◆ Assignment
Nothing but the pictures may be left out. Restate the rest of the entries word for word.

(Page-level text extractions)

- - -

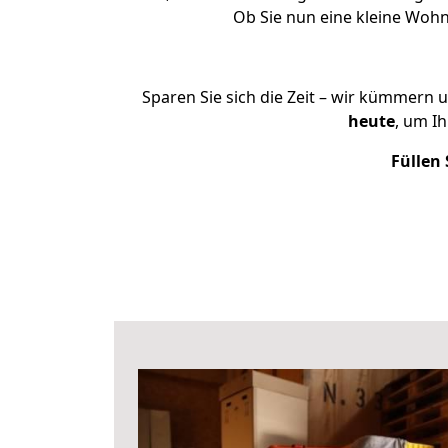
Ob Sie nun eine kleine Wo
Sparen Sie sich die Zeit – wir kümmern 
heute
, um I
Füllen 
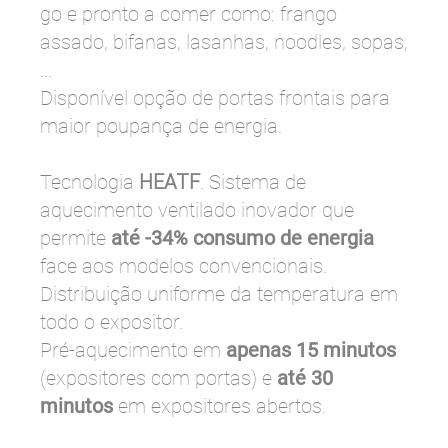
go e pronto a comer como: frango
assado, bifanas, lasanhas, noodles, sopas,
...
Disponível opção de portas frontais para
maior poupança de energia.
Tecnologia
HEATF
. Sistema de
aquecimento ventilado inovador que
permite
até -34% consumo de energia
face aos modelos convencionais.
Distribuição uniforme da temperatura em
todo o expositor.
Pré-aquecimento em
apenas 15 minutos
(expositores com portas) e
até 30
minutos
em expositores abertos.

- - -

◆ Response to this exercise
Ob Sie nun eine kleine Wo
Sparen Sie sich die Zeit – wir kümmern 
heute
, um I
Füllen 
go e pronto a comer como: frango
assado, bifanas, lasanhas, noodles, sopas,
...
Disponível opção de portas frontais para
maior poupança de energia.
Tecnologia
HEATF
. Sistema de
aquecimento ventilado inovador que
permite
até -34% consumo de energia
face aos modelos convencionais.
Distribuição uniforme da temperatura em
todo o expositor.
Pré-aquecimento em
apenas 15 minutos
(expositores com portas) e
até 30
minutos
em expositores abertos.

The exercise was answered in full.